Hatıra geçmiş zamanla, idrak şimdiki zamanla, beklenti ise gelecekle ilgilidir. Bu da düşünme biçiminin sürekliliğini sağlama ve varlığa bir giriş, gelişme, sonuç tayin ederek anlama düzeyine indirgeyebilme çabasının bir ön koşuludur.
İslam irfan geleneğinin en temel meselelerinin başında, aklı geçmişin hatıralarından ve geleceğin belirsiz beklenti ve tahayyüllerinden özgürleştirerek bugünü saf bir taakkul ile idrak etmek gelir. Geçmişin tasfiyesi ve yaşanmış hadiselerin bugünü etki altında bırakması, gelecekte yaşanması muhtemel hadiseleri şekillendirmesinin engellenmesi mühim bir gereklilik olarak görülmektedir.
Nitekim irfani geleneğin nefs ve irade terbiyesi cihetiyle ortaya çıkan yönünde temel maksat aklın; nefsani arzu ve isteklerin, duygusal değişim ve iniş çıkışların, hafızanın negatif birikimlerinin tesirinden kurtulması ve varlık, eşya ve esmanın hakiki anlamlarını idrak edebilecek makama ulaşabilmesidir.

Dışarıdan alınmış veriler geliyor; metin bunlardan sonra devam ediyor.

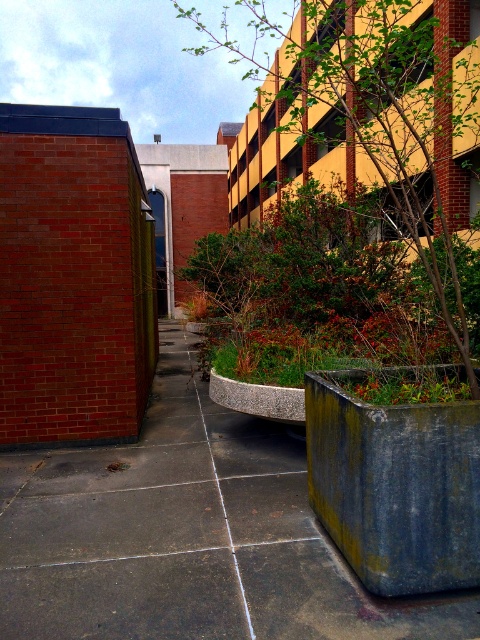 Is concrete pavement at center further to camera compared to green leafy tree at upper center?

No, concrete pavement at center is closer to the viewer.

Between point (36, 556) and point (278, 80), which one is positioned behind?

The point (278, 80) is behind.

Between point (254, 630) and point (412, 124), which one is positioned in front?

Point (254, 630) is more forward.

Locate an element on the screen. The image size is (480, 640). concrete pavement at center is located at coordinates (189, 536). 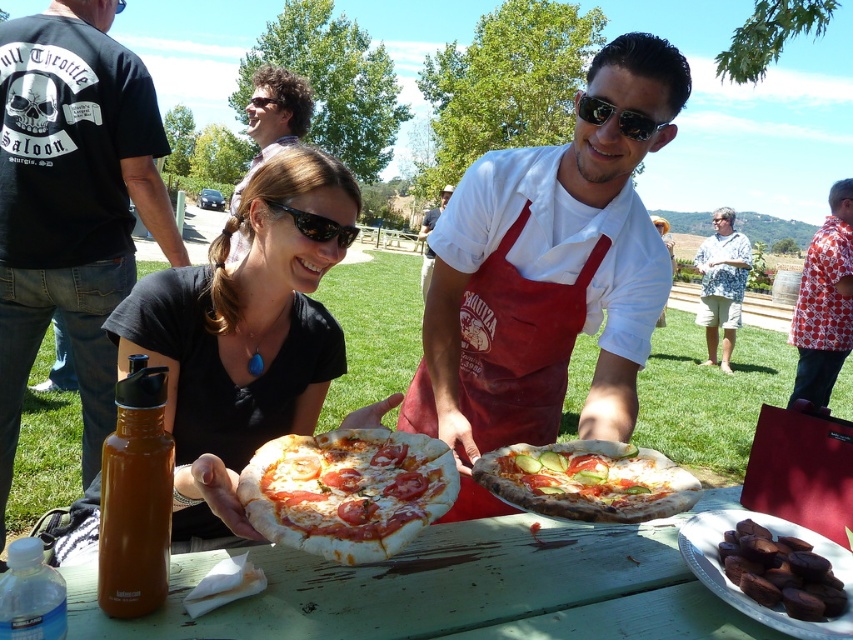 You are at a picnic and want to place a 10 cm wide object on the table. The dark chocolate at lower right and the white cotton shirt at upper center are already on the table. Which object has enough space for the new item next to it?

The white cotton shirt at upper center has enough space because it is wider than the dark chocolate at lower right, which is narrower and may not provide sufficient space for the 10 cm wide object. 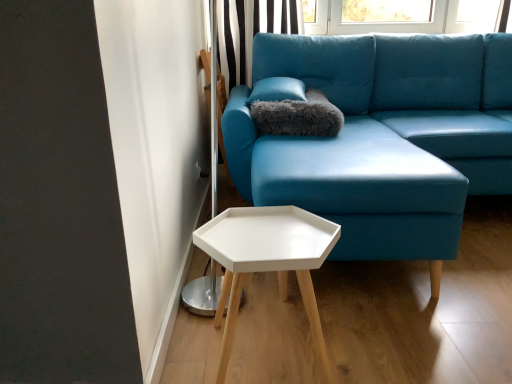 Question: Can you confirm if matte blue fabric couch at center is bigger than white matte hexagonal table at lower center?

Choices:
 (A) yes
 (B) no

Answer: (A)

Question: Is matte blue fabric couch at center closer to camera compared to white matte hexagonal table at lower center?

Choices:
 (A) yes
 (B) no

Answer: (B)

Question: Considering the relative sizes of matte blue fabric couch at center and white matte hexagonal table at lower center in the image provided, is matte blue fabric couch at center wider than white matte hexagonal table at lower center?

Choices:
 (A) no
 (B) yes

Answer: (B)

Question: From the image's perspective, is matte blue fabric couch at center on top of white matte hexagonal table at lower center?

Choices:
 (A) yes
 (B) no

Answer: (A)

İlim bilmektir. İrfan ise tanımak… Bilmenin karşısında zıddiyetiyle cehaleti konuşlandırırız. Aynı zamanda irfanın zıddı ise gaflettir. Gaflet için latife babından “Ayakta uyumak” tabirini kullanabiliriz. Manevi bir uyku halidir gaflet. Gafletin bir sonraki adımı dalalettir. Dalalet etimolojik köken itibariyle kaybolmak demektir. Uçsuz bucaksız bir çölün ortasında yolunu kaybetmek…
Efendimiz Hazreti Muhammed Mustafa (asm), kişinin en büyük düşmanının iki canibi arasında bulunan nefsi olduğunu buyurmuştur. Düşmanı olan kişi, teyakkuz halinde olmak mecburiyetindedir. Er kişi mücahede ettiği cephede nefs ve şeytan düşmanına karşı iman nöbeti tutarken, nöbet yerinde gaflete düşüp uyuyakalırsa, düşman gelir ve cepheyi tarumar eder. Bundan mütevellit, gaflete karşı yaşanan anın şuur ve idrakinde olmak, doğru zamanda doğru yerde olmak, nefsaniyetin keskin bakışlarını, sapma, saplantı ve hülyalarını törpüleyerek yaşadığımız olayların hikmetine vakıf olmak gerekmektedir. Aksi halde kişi dalaletin kızgın beyabanında kaybolur. Çölde kaybolan kişinin ise telef olması, heder olması, ziyan olması kaçınılmazdır.
Geleceğin beklentiler çarşısında takılı kalmak ve geçmişin saplantılar kıskacında boğulmak irfani geleneğin reddettiği bir haldir. İnsan, karşılaştığı her şeyde ilahi bir imtihan izi görmeli, tekamülün sırrına aşina olarak maddi perdeleri ruh pencerelerinden kaldırmalı, insan-ı kamilin reh-i aşkına kanat açmalı, zamanı aşarak zamanın ötesine seslenmelidir.